§ **DATA PROVIDED**
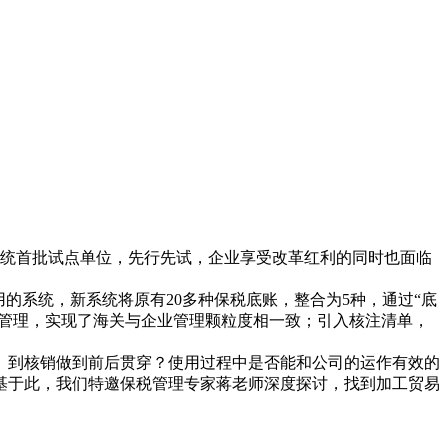
系统首批试点单位，先行先试，企业享受改革红利的同时也面临
的系统，新系统将原有20多种保税底账，整合为5种，通过“底
级管理，实现了海关与企业管理颗粒度相一致；引入核注清单，
、到核销做到前后贯穿？使用过程中是否能和公司的运作有效的
基于此，我们特邀保税管理专家蒋老师深度探讨，找到加工贸易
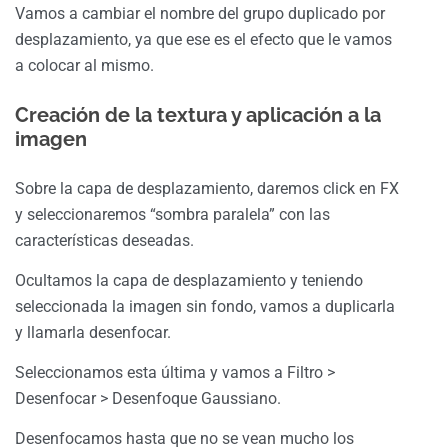
Vamos a cambiar el nombre del grupo duplicado por
desplazamiento, ya que ese es el efecto que le vamos
a colocar al mismo.
Creación de la textura y aplicación a la
imagen
Sobre la capa de desplazamiento, daremos click en FX
y seleccionaremos “sombra paralela” con las
características deseadas.
Ocultamos la capa de desplazamiento y teniendo
seleccionada la imagen sin fondo, vamos a duplicarla
y llamarla desenfocar.
Seleccionamos esta última y vamos a Filtro >
Desenfocar > Desenfoque Gaussiano.
Desenfocamos hasta que no se vean mucho los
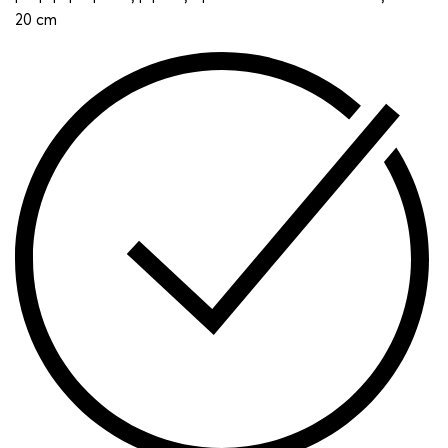
20 cm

§ **PROBLEM STATEMENT**
Nothing but the pictures should be left out when the listing is repeated exactly.

§ **ANSWER**
系统首批试点单位，先行先试，企业享受改革红利的同时也面临
的系统，新系统将原有20多种保税底账，整合为5种，通过“底
级管理，实现了海关与企业管理颗粒度相一致；引入核注清单，
、到核销做到前后贯穿？使用过程中是否能和公司的运作有效的
基于此，我们特邀保税管理专家蒋老师深度探讨，找到加工贸易
Vamos a cambiar el nombre del grupo duplicado por
desplazamiento, ya que ese es el efecto que le vamos
a colocar al mismo.
Creación de la textura y aplicación a la
imagen
Sobre la capa de desplazamiento, daremos click en FX
y seleccionaremos “sombra paralela” con las
características deseadas.
Ocultamos la capa de desplazamiento y teniendo
seleccionada la imagen sin fondo, vamos a duplicarla
y llamarla desenfocar.
Seleccionamos esta última y vamos a Filtro >
Desenfocar > Desenfoque Gaussiano.
Desenfocamos hasta que no se vean mucho los
20 cm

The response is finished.